To complete other sides of the cube, you can’t simply preserve the side you have already solved. At some point, it has to be disrupted. The stability of what has been achieved needs to be loosened, at least temporarily, in order for other sides to come into view and be worked on. Progress in one area often requires a willingness to unsettle another.

This is where a particular pattern can emerge. There is often a genuine effort and intention to build on what has already been achieved and to create further change. However, once the achieved side of the cube is disrupted in the process, things can quickly become unsettling. In response, there can be a strong pull to restore what has been lost. Using this metaphor, it can look like initially turning the top of the cube 180 degrees, then the middle section 180 degrees, and then the bottom section 180 degrees in an attempt to try to bring further sides into place; but then promptly turning them back again in order to return the cube to how it was, bringing back that sense of having one completed side again. There is a powerful draw to re-establish what previously felt stable and successful, even when the original intention was to move towards further change.

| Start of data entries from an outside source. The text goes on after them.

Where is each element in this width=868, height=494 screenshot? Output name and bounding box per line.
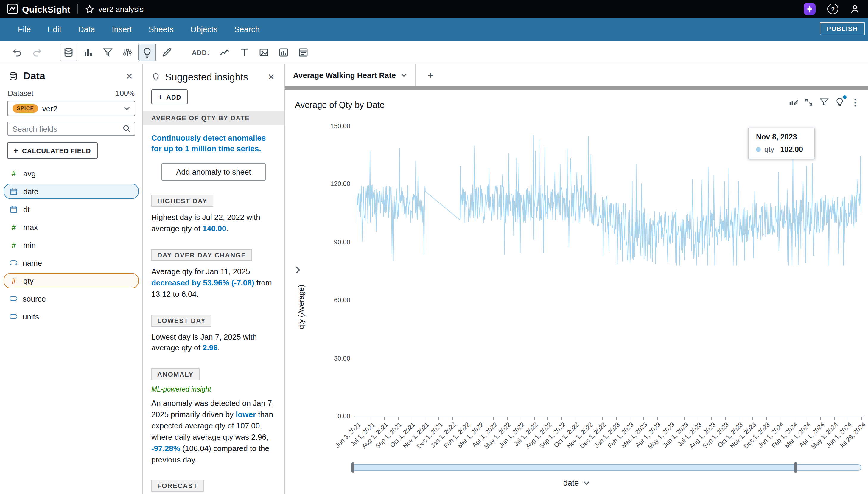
insight-link[interactable]: decreased by 53.96% (-7.08) bbox=[151, 278, 254, 287]
panel-toggle-group bbox=[60, 43, 177, 61]
insight-link[interactable]: 2.96 bbox=[202, 344, 218, 353]
y-axis-title: qty (Average) bbox=[297, 277, 306, 337]
field-row-max[interactable]: #max bbox=[4, 219, 139, 235]
search-icon bbox=[122, 124, 131, 133]
menu-icon[interactable]: ⋮ bbox=[849, 96, 862, 109]
chevron-down-icon bbox=[124, 107, 130, 110]
menu-edit[interactable]: Edit bbox=[39, 25, 70, 34]
themes-panel-icon[interactable] bbox=[158, 43, 176, 61]
numeric-field-icon: # bbox=[9, 170, 18, 177]
numeric-field-icon: # bbox=[9, 241, 18, 249]
visuals-panel-icon[interactable] bbox=[79, 43, 97, 61]
menu-data[interactable]: Data bbox=[70, 25, 103, 34]
chevron-down-icon bbox=[583, 481, 590, 485]
field-row-dt[interactable]: dt bbox=[4, 202, 139, 217]
insight-link[interactable]: -97.28% bbox=[151, 444, 180, 453]
insight-text-part: Average qty for Jan 11, 2025 bbox=[151, 267, 250, 276]
ml-powered-note: ML-powered insight bbox=[151, 386, 276, 393]
quicksight-logo: QuickSight bbox=[7, 4, 70, 14]
add-text-icon[interactable] bbox=[235, 43, 253, 61]
numeric-field-icon: # bbox=[9, 223, 18, 231]
chevron-down-icon bbox=[401, 73, 407, 77]
add-image-icon[interactable] bbox=[255, 43, 273, 61]
calculated-field-button[interactable]: + CALCULATED FIELD bbox=[7, 142, 97, 158]
add-sheet-icon[interactable] bbox=[274, 43, 292, 61]
resize-icon[interactable] bbox=[803, 96, 815, 109]
undo-button[interactable] bbox=[8, 43, 26, 61]
visual-drag-handle[interactable] bbox=[285, 86, 868, 90]
insight-badge-forecast: FORECAST bbox=[151, 480, 204, 492]
field-label: source bbox=[23, 294, 46, 303]
field-row-name[interactable]: name bbox=[4, 255, 139, 270]
field-list: #avgdatedt#max#minname#qtysourceunits bbox=[0, 166, 142, 324]
menu-file[interactable]: File bbox=[9, 25, 39, 34]
anomaly-detection-link[interactable]: Continuously detect anomalies for up to … bbox=[151, 133, 276, 155]
data-panel-toggle-icon[interactable] bbox=[60, 43, 77, 61]
user-icon[interactable] bbox=[850, 4, 860, 14]
close-icon[interactable]: ✕ bbox=[123, 70, 135, 82]
field-row-date[interactable]: date bbox=[4, 184, 139, 199]
favorite-star-icon[interactable] bbox=[85, 4, 94, 14]
help-icon[interactable]: ? bbox=[828, 4, 838, 14]
menu-objects[interactable]: Objects bbox=[182, 25, 226, 34]
field-row-source[interactable]: source bbox=[4, 291, 139, 306]
field-row-avg[interactable]: #avg bbox=[4, 166, 139, 181]
field-label: min bbox=[23, 241, 36, 249]
add-anomaly-to-sheet-button[interactable]: Add anomaly to sheet bbox=[161, 164, 266, 181]
add-calculated-field-icon[interactable] bbox=[294, 43, 312, 61]
plus-icon: + bbox=[158, 92, 162, 101]
menu-insert[interactable]: Insert bbox=[103, 25, 140, 34]
data-panel: Data ✕ Dataset 100% SPICE ver2 + CALCULA… bbox=[0, 64, 143, 494]
search-fields-input[interactable] bbox=[7, 121, 135, 136]
lightbulb-icon bbox=[151, 72, 160, 81]
insight-link[interactable]: lower bbox=[236, 410, 256, 419]
dataset-select[interactable]: SPICE ver2 bbox=[7, 101, 135, 116]
redo-button[interactable] bbox=[28, 43, 46, 61]
slider-left-handle[interactable] bbox=[351, 462, 354, 473]
insights-panel-icon[interactable] bbox=[138, 43, 156, 61]
slider-selected-range[interactable] bbox=[352, 465, 796, 470]
expand-panel-chevron-icon[interactable] bbox=[293, 265, 303, 275]
insight-text-part: . bbox=[218, 344, 220, 353]
quicksight-app: QuickSight ver2 analysis ? FileEditDataI… bbox=[0, 0, 868, 494]
visual-card: Average of Qty by Date ⋮ qty (Average) bbox=[285, 86, 868, 494]
add-insight-label: ADD bbox=[166, 93, 181, 100]
add-visual-icon[interactable] bbox=[215, 43, 233, 61]
filter-panel-icon[interactable] bbox=[99, 43, 117, 61]
field-row-units[interactable]: units bbox=[4, 309, 139, 324]
quicksight-q-icon[interactable] bbox=[804, 3, 815, 15]
add-insight-button[interactable]: + ADD bbox=[151, 89, 188, 104]
y-tick-label: 60.00 bbox=[316, 296, 350, 303]
date-range-slider[interactable] bbox=[351, 464, 862, 471]
chart-tooltip: Nov 8, 2023 qty 102.00 bbox=[748, 128, 815, 159]
edit-visual-icon[interactable] bbox=[787, 96, 799, 109]
x-axis-field-label: date bbox=[563, 478, 579, 488]
tooltip-series-name: qty bbox=[764, 146, 774, 154]
slider-right-handle[interactable] bbox=[794, 462, 797, 473]
dataset-percent: 100% bbox=[116, 89, 135, 98]
menubar: FileEditDataInsertSheetsObjectsSearch PU… bbox=[0, 18, 868, 40]
menu-sheets[interactable]: Sheets bbox=[140, 25, 182, 34]
insight-badge-anomaly: ANOMALY bbox=[151, 368, 199, 380]
close-icon[interactable]: ✕ bbox=[265, 71, 277, 83]
plus-icon: + bbox=[14, 146, 18, 155]
add-sheet-tab-button[interactable]: + bbox=[424, 70, 437, 81]
insight-text: Average qty for Jan 11, 2025 decreased b… bbox=[151, 266, 275, 300]
filter-icon[interactable] bbox=[818, 96, 830, 109]
menu-search[interactable]: Search bbox=[226, 25, 268, 34]
visual-title: Average of Qty by Date bbox=[295, 100, 385, 110]
quicksight-logo-icon bbox=[7, 4, 18, 14]
field-row-min[interactable]: #min bbox=[4, 237, 139, 253]
insight-list: HIGHEST DAYHighest day is Jul 22, 2022 w… bbox=[143, 181, 284, 494]
string-field-icon bbox=[9, 314, 17, 319]
sheet-tab[interactable]: Average Walking Heart Rate bbox=[285, 64, 416, 86]
field-row-qty[interactable]: #qty bbox=[4, 273, 139, 288]
publish-button[interactable]: PUBLISH bbox=[819, 22, 865, 35]
insight-link[interactable]: 140.00 bbox=[202, 224, 226, 233]
x-axis-field-dropdown[interactable]: date bbox=[285, 478, 868, 488]
suggested-insights-panel: Suggested insights ✕ + ADD AVERAGE OF QT… bbox=[143, 64, 285, 494]
x-tickmark bbox=[862, 417, 862, 419]
parameters-panel-icon[interactable] bbox=[119, 43, 136, 61]
insights-icon[interactable] bbox=[833, 96, 846, 109]
topbar-divider bbox=[77, 4, 78, 14]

While this is completely understandable—and can bring short-term relief— it can also mean that things settle back into how they were before the next stage of change has had a chance to take shape.

Lasting and meaningful change often requires tolerating a greater degree of uncertainty than this, being persistent and consistent. Change doesn’t often happen immediately but can come from a thoughtful willingness to let familiar patterns loosen, so that new and more helpful ways of doing things can emerge. In this sense, change is not only about achieving stability, but also about developing a capacity to live with temporary instability in the service of longer-term progression.

From this perspective, the challenge of change is not just about knowing what to do differently, but about learning how to stay with things when they feel unsettled again. It can be uncomfortable when familiar patterns start to shift, and there is often a natural wish for things to settle quickly. Over time, it involves building trust that this sense of movement and uncertainty is part of a larger process of change unfolding, even if it isn’t immediately clear where it is heading.